[Saved entries]
################
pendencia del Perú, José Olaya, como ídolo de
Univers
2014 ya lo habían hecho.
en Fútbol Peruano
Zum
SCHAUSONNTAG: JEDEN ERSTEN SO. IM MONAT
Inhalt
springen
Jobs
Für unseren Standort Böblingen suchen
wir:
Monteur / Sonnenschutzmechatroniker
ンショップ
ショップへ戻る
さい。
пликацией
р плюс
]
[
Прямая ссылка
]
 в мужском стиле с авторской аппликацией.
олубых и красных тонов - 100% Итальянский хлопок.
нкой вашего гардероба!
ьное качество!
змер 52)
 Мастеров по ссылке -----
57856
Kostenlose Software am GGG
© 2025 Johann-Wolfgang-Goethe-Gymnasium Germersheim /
################
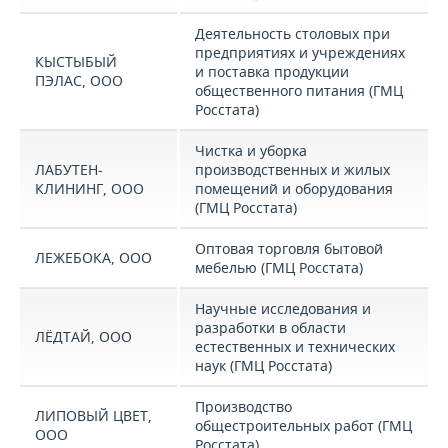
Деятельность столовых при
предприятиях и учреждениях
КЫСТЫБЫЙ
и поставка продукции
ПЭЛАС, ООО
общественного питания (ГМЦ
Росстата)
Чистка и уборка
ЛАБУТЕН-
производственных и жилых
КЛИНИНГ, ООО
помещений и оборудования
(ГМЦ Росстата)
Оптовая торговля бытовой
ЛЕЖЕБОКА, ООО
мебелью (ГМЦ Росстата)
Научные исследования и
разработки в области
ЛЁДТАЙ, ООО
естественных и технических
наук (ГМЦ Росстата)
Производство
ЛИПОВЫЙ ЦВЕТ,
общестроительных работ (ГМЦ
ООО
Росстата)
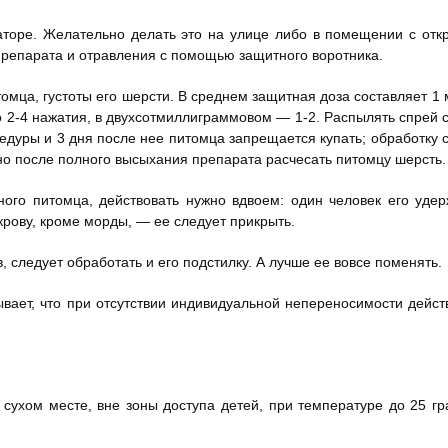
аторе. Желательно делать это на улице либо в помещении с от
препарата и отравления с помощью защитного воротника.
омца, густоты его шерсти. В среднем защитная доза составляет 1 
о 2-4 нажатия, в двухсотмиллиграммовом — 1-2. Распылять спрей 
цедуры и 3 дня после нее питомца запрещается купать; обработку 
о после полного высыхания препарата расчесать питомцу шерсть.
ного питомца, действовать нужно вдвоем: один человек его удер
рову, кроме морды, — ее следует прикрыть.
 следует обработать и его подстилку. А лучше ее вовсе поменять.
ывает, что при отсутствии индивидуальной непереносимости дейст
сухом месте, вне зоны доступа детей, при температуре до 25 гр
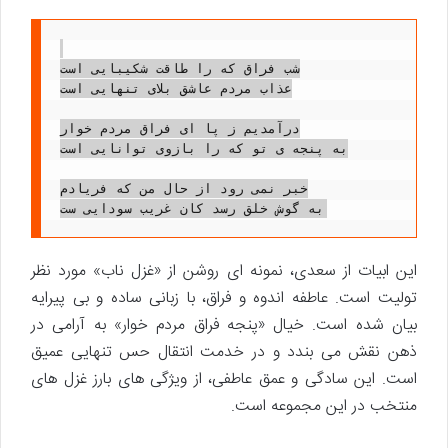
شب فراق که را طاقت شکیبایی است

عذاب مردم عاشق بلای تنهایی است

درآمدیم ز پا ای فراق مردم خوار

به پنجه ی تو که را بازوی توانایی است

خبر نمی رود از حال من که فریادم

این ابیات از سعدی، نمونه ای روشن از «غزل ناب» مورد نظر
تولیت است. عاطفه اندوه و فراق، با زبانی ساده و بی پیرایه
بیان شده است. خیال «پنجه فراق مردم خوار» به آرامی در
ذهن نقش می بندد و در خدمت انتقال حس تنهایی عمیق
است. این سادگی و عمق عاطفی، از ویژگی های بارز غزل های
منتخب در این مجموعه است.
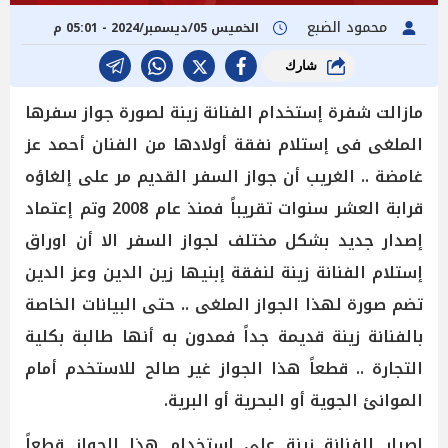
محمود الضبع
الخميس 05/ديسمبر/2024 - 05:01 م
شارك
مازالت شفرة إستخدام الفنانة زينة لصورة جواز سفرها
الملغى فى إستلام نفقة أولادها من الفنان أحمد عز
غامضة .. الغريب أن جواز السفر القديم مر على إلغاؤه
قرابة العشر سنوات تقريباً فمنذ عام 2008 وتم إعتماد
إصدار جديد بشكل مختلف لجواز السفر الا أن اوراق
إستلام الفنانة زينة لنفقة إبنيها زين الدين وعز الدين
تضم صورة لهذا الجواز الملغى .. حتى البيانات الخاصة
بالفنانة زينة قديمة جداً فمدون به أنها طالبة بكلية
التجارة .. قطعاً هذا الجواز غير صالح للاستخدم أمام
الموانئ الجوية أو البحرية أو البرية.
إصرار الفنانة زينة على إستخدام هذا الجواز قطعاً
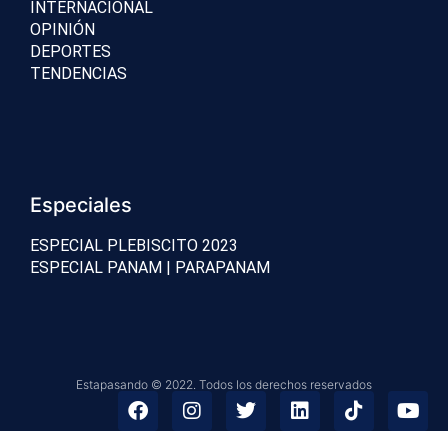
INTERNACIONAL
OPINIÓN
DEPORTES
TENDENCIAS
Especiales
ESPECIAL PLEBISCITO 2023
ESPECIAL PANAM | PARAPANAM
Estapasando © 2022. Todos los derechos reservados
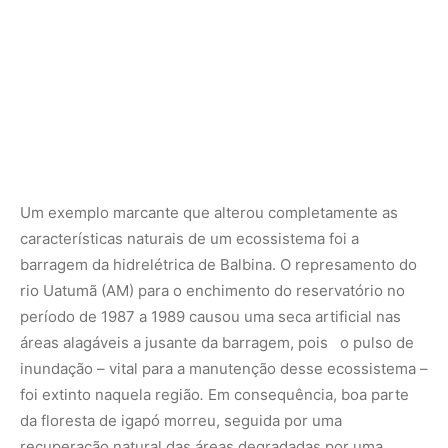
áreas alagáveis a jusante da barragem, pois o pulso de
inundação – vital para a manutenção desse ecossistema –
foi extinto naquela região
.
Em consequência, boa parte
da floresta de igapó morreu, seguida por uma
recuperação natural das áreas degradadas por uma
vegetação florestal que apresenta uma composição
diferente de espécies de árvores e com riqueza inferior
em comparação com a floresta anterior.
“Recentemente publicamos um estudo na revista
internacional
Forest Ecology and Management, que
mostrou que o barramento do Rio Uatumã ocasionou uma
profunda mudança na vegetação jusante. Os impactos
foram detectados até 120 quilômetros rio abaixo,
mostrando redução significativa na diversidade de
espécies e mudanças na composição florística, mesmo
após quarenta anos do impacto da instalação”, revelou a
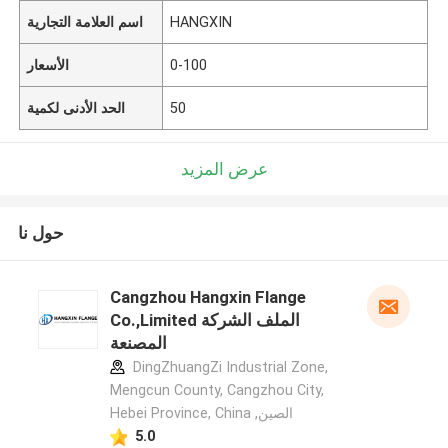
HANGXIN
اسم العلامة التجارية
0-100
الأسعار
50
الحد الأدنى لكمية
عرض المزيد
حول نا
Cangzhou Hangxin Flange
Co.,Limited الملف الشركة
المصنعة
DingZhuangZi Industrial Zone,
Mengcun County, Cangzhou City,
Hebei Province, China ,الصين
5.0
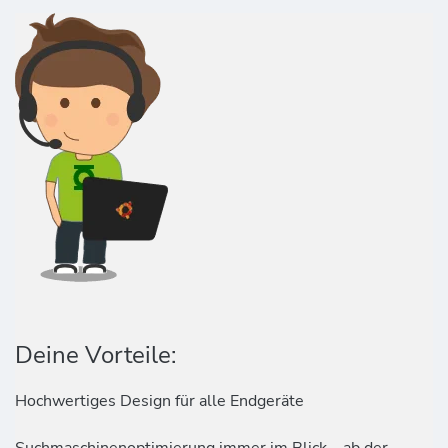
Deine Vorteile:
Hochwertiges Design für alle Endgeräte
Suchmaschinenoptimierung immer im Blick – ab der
################
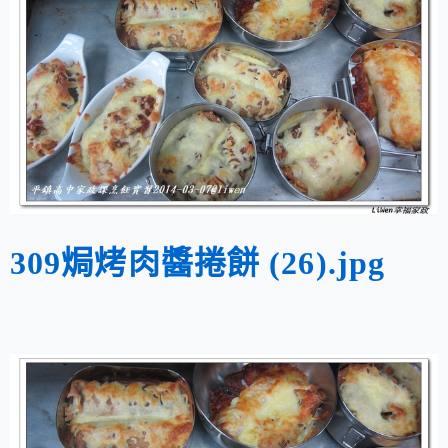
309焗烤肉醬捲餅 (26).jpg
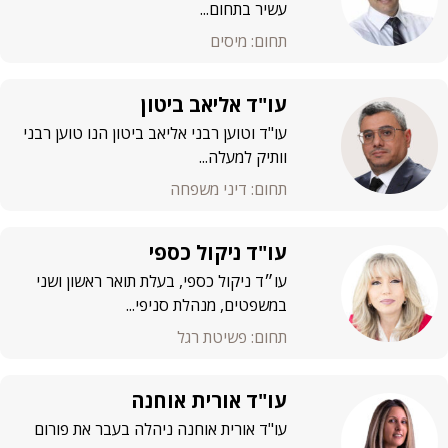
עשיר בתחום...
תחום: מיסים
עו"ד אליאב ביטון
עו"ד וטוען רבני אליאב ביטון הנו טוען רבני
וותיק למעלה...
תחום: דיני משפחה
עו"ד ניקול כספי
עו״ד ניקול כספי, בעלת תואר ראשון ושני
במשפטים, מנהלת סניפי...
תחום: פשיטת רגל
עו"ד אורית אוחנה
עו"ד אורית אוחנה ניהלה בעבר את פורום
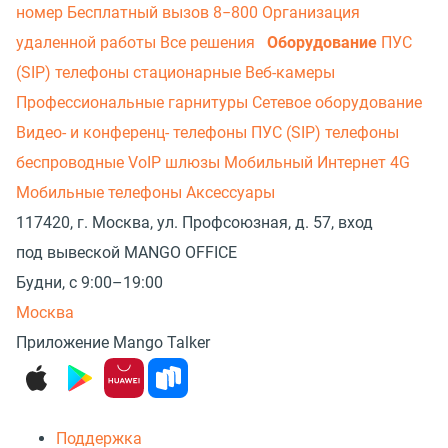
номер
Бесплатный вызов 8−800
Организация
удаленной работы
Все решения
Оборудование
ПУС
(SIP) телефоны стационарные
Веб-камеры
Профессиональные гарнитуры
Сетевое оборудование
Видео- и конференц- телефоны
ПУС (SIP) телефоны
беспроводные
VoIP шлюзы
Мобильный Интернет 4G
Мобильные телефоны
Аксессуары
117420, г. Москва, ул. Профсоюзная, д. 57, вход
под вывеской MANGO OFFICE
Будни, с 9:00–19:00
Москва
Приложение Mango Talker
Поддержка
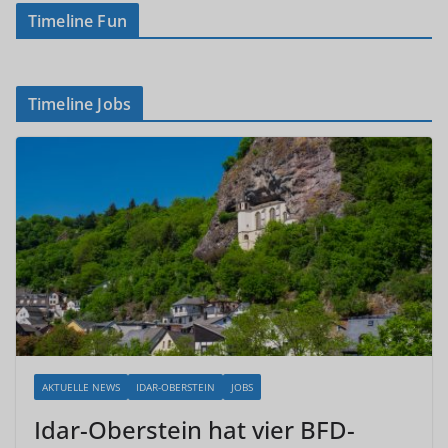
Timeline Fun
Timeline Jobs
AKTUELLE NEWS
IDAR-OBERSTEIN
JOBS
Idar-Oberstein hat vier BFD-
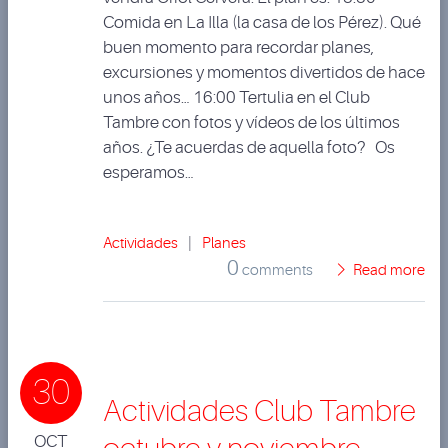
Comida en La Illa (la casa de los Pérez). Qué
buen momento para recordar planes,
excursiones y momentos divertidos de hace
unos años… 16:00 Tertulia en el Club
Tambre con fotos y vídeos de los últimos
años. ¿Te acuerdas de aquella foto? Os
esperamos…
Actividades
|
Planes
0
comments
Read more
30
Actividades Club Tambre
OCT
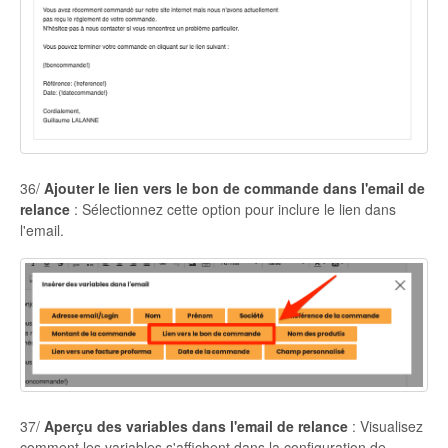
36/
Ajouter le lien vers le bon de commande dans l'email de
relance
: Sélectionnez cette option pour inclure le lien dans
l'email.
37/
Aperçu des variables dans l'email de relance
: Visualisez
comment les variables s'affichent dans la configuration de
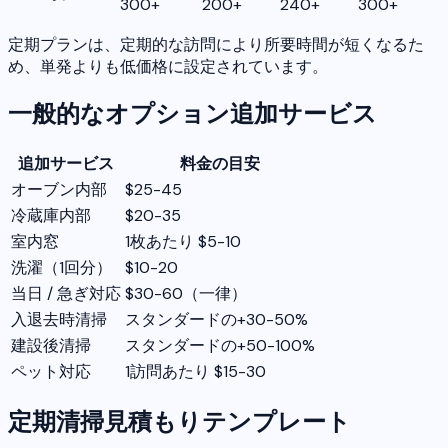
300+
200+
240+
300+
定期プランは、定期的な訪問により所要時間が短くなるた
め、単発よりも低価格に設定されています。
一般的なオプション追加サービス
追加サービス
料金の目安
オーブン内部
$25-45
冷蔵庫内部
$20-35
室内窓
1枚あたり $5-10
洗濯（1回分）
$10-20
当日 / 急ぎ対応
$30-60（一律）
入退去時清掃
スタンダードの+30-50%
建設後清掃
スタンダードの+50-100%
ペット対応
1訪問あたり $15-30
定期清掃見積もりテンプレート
################
▶ [Work to complete] Scan the entries above for the word "الجواز". Report the lines that hold it.

▶ [Answer to this exercise]
تضم صورة لهذا الجواز الملغى .. حتى البيانات الخاصة
التجارة .. قطعاً هذا الجواز غير صالح للاستخدم أمام
إصرار الفنانة زينة على إستخدام هذا الجواز قطعاً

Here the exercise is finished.